━━━━━ Data to process

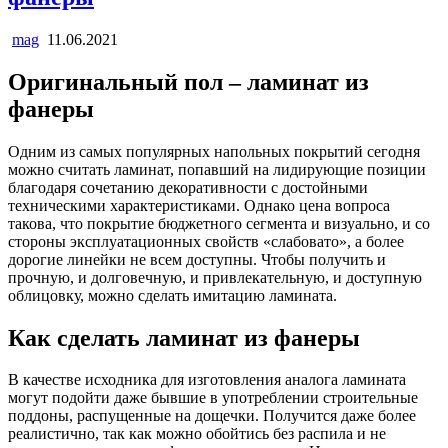
mag
11.06.2021
Оригинальный пол – ламинат из
фанеры
Одним из самых популярных напольных покрытий сегодня
можно считать ламинат, попавший на лидирующие позиции
благодаря сочетанию декоративности с достойными
техническими характеристиками. Однако цена вопроса
такова, что покрытие бюджетного сегмента и визуально, и со
стороны эксплуатационных свойств «слабовато», а более
дорогие линейки не всем доступны. Чтобы получить и
прочную, и долговечную, и привлекательную, и доступную
облицовку, можно сделать имитацию ламината.
Как сделать ламинат из фанеры
В качестве исходника для изготовления аналога ламината
могут подойти даже бывшие в употреблении строительные
поддоны, распущенные на дощечки. Получится даже более
реалистично, так как можно обойтись без распила и не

━━━━━━━━━━

What is needed: Read the entries and pick out all lines that include the word "ламината".

Response:
облицовку, можно сделать имитацию ламината.
В качестве исходника для изготовления аналога ламината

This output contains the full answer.